**DATA SHOWN**
○ ○ ○ ○

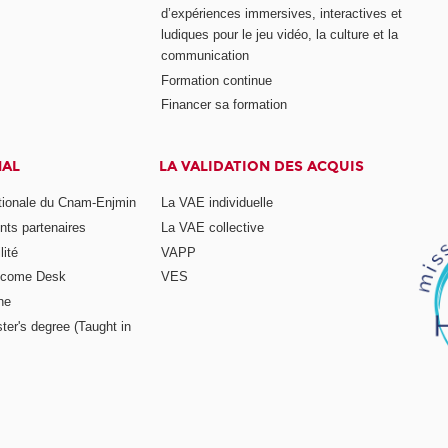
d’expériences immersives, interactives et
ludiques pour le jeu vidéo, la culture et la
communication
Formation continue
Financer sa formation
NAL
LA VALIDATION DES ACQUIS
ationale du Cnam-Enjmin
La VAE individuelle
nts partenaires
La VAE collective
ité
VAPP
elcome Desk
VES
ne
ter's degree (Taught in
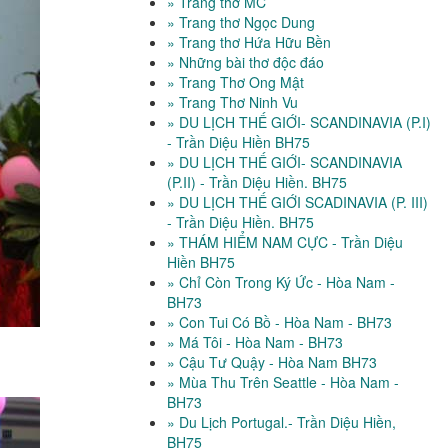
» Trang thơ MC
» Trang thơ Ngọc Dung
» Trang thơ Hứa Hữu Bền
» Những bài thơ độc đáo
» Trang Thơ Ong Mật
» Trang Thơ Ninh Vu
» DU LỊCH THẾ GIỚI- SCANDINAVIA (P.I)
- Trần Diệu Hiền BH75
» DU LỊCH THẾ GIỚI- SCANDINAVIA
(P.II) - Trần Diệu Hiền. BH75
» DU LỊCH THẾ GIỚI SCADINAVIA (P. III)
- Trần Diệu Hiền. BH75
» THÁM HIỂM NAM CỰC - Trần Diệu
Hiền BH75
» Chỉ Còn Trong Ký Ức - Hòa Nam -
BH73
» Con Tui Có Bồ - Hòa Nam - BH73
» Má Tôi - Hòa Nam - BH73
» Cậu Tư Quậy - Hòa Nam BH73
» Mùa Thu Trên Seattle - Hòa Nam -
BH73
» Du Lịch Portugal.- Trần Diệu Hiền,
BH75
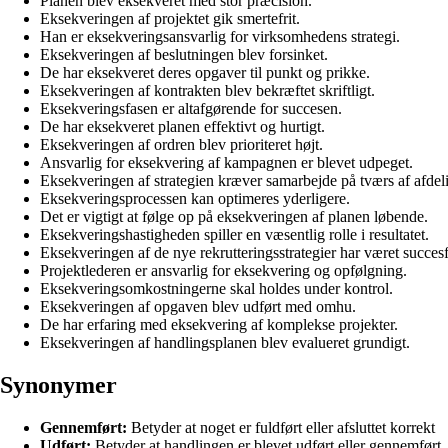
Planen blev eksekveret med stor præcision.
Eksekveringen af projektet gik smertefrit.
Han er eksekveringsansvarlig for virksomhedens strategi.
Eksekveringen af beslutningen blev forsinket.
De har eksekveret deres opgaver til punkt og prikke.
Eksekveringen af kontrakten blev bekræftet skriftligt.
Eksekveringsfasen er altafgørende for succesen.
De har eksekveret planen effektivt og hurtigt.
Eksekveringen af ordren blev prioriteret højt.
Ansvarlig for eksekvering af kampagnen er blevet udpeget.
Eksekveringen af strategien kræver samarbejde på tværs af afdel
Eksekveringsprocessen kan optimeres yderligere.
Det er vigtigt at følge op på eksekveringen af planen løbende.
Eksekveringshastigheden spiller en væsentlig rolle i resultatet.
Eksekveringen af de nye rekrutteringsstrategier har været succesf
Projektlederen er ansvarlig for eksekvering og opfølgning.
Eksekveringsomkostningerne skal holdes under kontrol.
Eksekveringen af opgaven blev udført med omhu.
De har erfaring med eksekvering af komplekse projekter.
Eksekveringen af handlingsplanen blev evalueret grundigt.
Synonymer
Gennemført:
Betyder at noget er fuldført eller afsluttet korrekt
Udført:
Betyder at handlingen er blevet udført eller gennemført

○ ○ ○ ○

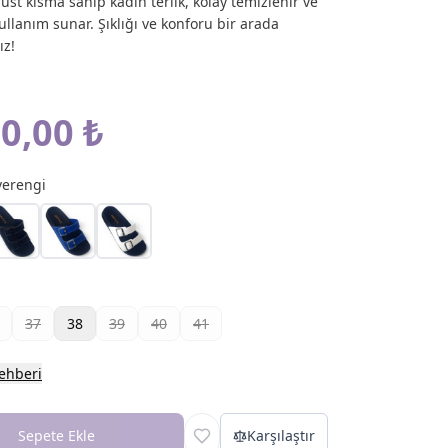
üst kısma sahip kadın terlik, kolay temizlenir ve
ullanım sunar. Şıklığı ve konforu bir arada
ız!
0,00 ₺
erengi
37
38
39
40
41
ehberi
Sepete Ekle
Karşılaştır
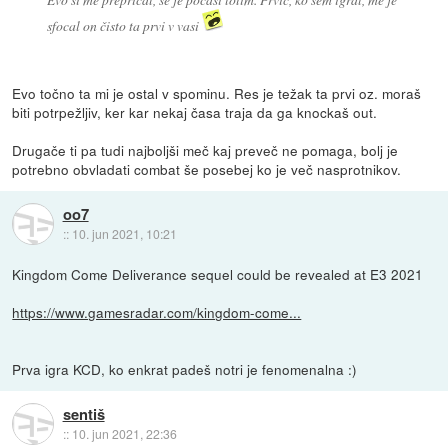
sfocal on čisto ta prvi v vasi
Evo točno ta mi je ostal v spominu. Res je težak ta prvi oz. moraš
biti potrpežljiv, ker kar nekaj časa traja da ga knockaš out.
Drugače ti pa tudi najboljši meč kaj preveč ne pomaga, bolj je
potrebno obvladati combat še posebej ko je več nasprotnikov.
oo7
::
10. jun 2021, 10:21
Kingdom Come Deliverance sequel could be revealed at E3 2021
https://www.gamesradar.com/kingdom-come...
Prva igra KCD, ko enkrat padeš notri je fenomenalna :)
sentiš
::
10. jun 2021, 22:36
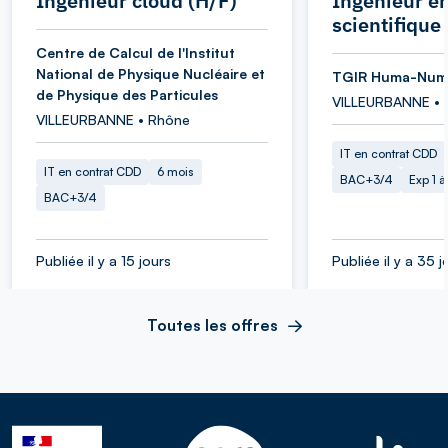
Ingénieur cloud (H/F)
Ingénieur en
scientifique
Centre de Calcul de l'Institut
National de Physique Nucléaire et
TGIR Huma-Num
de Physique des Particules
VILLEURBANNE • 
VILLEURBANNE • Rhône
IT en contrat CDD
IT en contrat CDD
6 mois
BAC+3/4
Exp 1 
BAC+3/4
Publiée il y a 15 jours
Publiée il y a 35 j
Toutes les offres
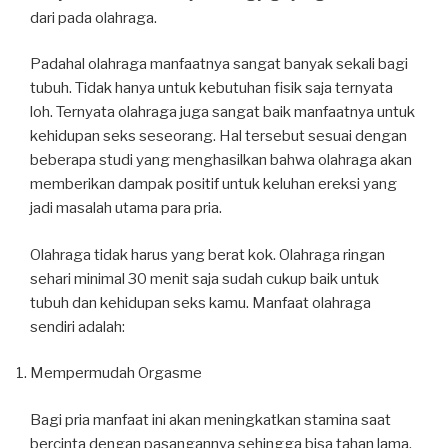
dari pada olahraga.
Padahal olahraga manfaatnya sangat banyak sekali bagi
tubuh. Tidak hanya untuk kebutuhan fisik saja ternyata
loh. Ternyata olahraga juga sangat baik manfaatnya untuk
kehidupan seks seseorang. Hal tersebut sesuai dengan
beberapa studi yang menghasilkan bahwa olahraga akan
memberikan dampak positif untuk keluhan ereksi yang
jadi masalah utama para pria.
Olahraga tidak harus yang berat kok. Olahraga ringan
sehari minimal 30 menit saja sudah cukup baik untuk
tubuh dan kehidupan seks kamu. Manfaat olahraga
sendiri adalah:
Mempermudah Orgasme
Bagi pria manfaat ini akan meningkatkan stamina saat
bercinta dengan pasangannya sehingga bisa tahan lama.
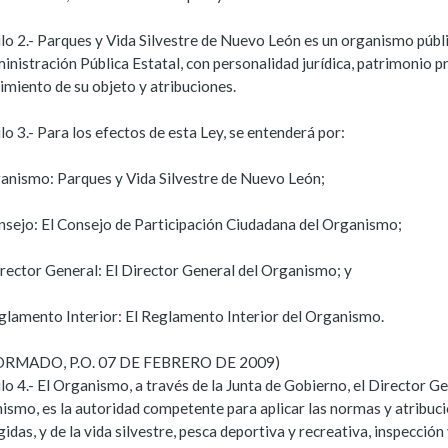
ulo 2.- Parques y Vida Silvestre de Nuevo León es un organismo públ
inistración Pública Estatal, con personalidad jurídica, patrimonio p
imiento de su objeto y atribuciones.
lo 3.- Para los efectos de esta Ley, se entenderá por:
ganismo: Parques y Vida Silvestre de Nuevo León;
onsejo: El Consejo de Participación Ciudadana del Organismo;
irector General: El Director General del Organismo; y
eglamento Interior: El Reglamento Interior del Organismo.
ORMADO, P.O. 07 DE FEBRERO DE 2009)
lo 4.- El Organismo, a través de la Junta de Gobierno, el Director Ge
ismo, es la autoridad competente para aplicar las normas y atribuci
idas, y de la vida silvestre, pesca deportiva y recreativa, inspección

○ ○ ○ ○

**WHAT YOU SHOULD DO**
Every line that holds the word "untuk" should be copied from the records.

**REPLY TO THE TASK**
tubuh. Tidak hanya untuk kebutuhan fisik saja ternyata
loh. Ternyata olahraga juga sangat baik manfaatnya untuk
memberikan dampak positif untuk keluhan ereksi yang
sehari minimal 30 menit saja sudah cukup baik untuk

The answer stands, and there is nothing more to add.